(Extracted page text data)
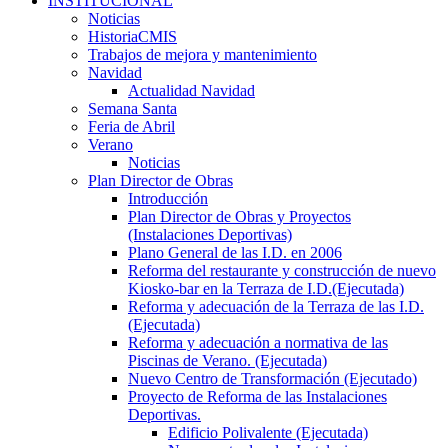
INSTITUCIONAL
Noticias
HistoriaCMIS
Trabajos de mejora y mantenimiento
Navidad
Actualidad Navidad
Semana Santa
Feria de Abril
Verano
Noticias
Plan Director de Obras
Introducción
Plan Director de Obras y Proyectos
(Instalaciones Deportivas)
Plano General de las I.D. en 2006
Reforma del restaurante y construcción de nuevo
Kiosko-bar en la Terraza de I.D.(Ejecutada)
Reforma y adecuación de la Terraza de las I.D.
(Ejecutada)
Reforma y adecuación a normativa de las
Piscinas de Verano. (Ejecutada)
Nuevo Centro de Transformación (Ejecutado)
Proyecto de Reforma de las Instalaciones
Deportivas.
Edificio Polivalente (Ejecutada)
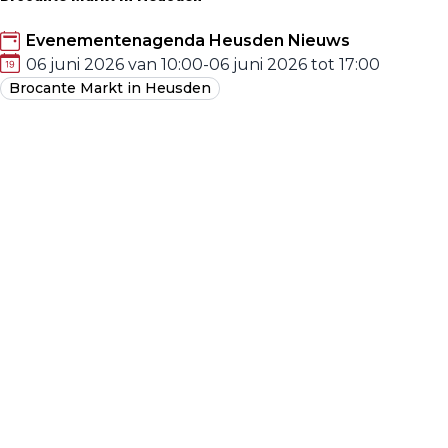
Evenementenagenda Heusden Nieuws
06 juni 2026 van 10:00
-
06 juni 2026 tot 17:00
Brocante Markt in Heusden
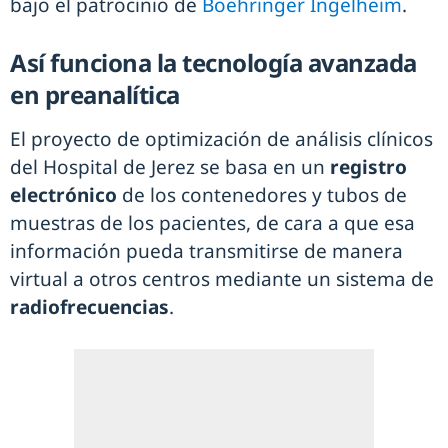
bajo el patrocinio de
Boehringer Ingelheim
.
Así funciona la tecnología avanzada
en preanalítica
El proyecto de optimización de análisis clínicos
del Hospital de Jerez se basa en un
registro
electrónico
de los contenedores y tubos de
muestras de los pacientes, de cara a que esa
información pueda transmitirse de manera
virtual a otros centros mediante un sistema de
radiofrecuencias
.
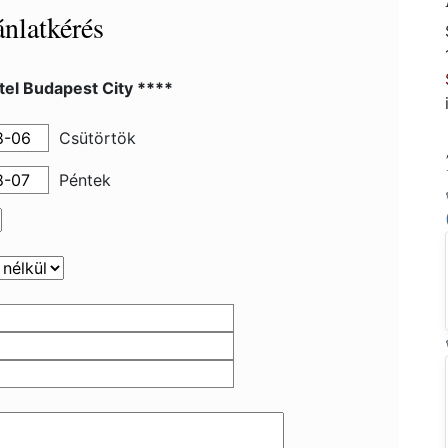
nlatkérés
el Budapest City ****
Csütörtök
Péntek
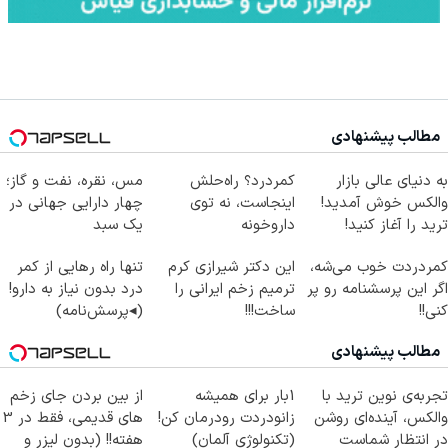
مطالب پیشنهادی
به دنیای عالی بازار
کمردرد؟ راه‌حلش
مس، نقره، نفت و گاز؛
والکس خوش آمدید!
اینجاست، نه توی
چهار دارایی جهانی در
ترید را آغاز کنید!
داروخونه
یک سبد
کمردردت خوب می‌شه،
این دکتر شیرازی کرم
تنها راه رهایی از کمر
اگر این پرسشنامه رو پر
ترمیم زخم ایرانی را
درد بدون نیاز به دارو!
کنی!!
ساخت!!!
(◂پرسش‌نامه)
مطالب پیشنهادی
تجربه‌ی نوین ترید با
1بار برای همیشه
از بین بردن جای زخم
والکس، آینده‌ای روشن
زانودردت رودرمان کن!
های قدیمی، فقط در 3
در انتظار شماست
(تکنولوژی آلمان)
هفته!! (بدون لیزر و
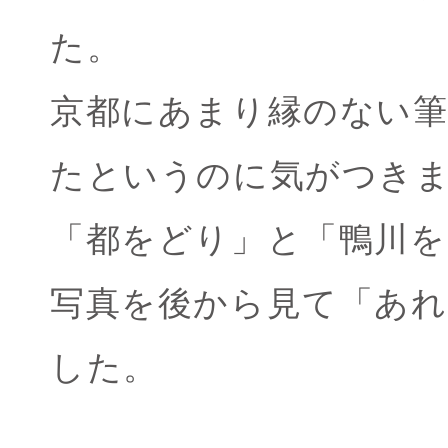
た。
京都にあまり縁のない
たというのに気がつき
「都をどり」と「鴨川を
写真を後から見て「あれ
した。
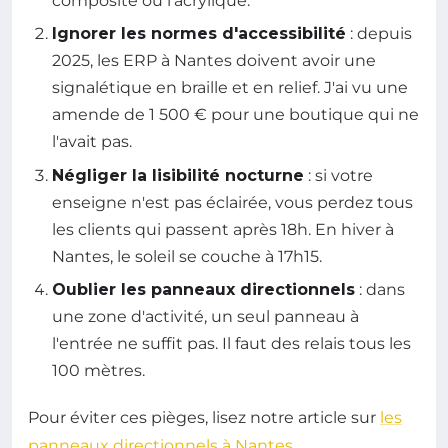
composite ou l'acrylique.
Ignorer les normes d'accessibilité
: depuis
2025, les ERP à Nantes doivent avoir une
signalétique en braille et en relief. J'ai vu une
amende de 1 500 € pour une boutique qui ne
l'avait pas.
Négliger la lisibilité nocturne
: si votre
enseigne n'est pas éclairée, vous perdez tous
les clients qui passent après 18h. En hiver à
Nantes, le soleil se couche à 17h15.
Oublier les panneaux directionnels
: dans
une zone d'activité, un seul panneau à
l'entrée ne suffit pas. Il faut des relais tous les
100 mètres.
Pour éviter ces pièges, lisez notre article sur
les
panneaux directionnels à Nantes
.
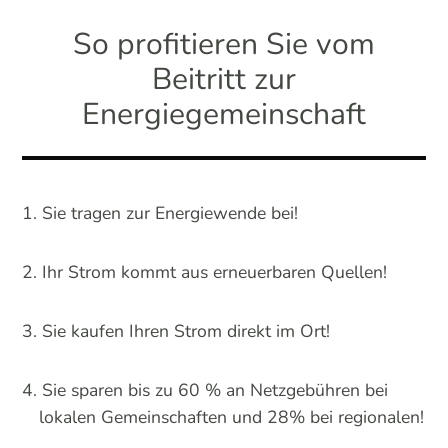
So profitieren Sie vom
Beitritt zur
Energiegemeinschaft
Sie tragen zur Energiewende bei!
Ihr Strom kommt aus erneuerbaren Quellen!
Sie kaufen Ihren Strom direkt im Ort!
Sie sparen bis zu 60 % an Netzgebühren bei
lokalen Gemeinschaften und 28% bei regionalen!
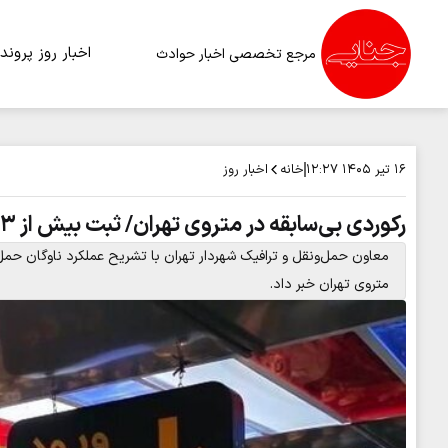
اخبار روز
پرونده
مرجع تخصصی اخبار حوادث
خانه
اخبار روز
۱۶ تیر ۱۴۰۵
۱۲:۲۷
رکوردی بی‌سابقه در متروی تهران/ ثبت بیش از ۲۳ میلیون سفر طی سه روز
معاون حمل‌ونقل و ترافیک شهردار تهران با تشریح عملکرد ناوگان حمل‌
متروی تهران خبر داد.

◆ Work required ◆
Repeat the entries above exactly as written, but not their pictures.

◆ Expected answer ◆
INSTITUCIONAL
Noticias
HistoriaCMIS
Trabajos de mejora y mantenimiento
Navidad
Actualidad Navidad
Semana Santa
Feria de Abril
Verano
Noticias
Plan Director de Obras
Introducción
Plan Director de Obras y Proyectos
(Instalaciones Deportivas)
Plano General de las I.D. en 2006
Reforma del restaurante y construcción de nuevo
Kiosko-bar en la Terraza de I.D.(Ejecutada)
Reforma y adecuación de la Terraza de las I.D.
(Ejecutada)
Reforma y adecuación a normativa de las
Piscinas de Verano. (Ejecutada)
Nuevo Centro de Transformación (Ejecutado)
Proyecto de Reforma de las Instalaciones
Deportivas.
Edificio Polivalente (Ejecutada)
Evenementenagenda Heusden Nieuws
06 juni 2026 van 10:00
-
06 juni 2026 tot 17:00
Brocante Markt in Heusden
bajo el patrocinio de
Boehringer Ingelheim
.
Así funciona la tecnología avanzada
en preanalítica
El proyecto de optimización de análisis clínicos
del Hospital de Jerez se basa en un
registro
electrónico
de los contenedores y tubos de
muestras de los pacientes, de cara a que esa
información pueda transmitirse de manera
virtual a otros centros mediante un sistema de
radiofrecuencias
.
nlatkérés
el Budapest City ****
Csütörtök
Péntek
مطالب پیشنهادی
به دنیای عالی بازار
کمردرد؟ راه‌حلش
مس، نقره، نفت و گاز؛
والکس خوش آمدید!
اینجاست، نه توی
چهار دارایی جهانی در
ترید را آغاز کنید!
داروخونه
یک سبد
کمردردت خوب می‌شه،
این دکتر شیرازی کرم
تنها راه رهایی از کمر
اگر این پرسشنامه رو پر
ترمیم زخم ایرانی را
درد بدون نیاز به دارو!
کنی!!
ساخت!!!
(◂پرسش‌نامه)
مطالب پیشنهادی
تجربه‌ی نوین ترید با
1بار برای همیشه
از بین بردن جای زخم
والکس، آینده‌ای روشن
زانودردت رودرمان کن!
های قدیمی، فقط در 3
در انتظار شماست
(تکنولوژی آلمان)
هفته!! (بدون لیزر و
た。
京都にあまり縁のない
たというのに気がつき
「都をどり」と「鴨川を
写真を後から見て「あれ
した。
composite ou l'acrylique.
Ignorer les normes d'accessibilité
: depuis
2025, les ERP à Nantes doivent avoir une
signalétique en braille et en relief. J'ai vu une
amende de 1 500 € pour une boutique qui ne
l'avait pas.
Négliger la lisibilité nocturne
: si votre
enseigne n'est pas éclairée, vous perdez tous
les clients qui passent après 18h. En hiver à
Nantes, le soleil se couche à 17h15.
Oublier les panneaux directionnels
: dans
une zone d'activité, un seul panneau à
l'entrée ne suffit pas. Il faut des relais tous les
100 mètres.
Pour éviter ces pièges, lisez notre article sur
les
panneaux directionnels à Nantes
.
So profitieren Sie vom
Beitritt zur
Energiegemeinschaft
Sie tragen zur Energiewende bei!
Ihr Strom kommt aus erneuerbaren Quellen!
Sie kaufen Ihren Strom direkt im Ort!
Sie sparen bis zu 60 % an Netzgebühren bei
lokalen Gemeinschaften und 28% bei regionalen!
اخبار روز
پرونده
مرجع تخصصی اخبار حوادث
خانه
اخبار روز
۱۶ تیر ۱۴۰۵
۱۲:۲۷
رکوردی بی‌سابقه در متروی تهران/ ثبت بیش از ۲۳ میلیون سفر طی سه روز
معاون حمل‌ونقل و ترافیک شهردار تهران با تشریح عملکرد ناوگان حمل‌
متروی تهران خبر داد.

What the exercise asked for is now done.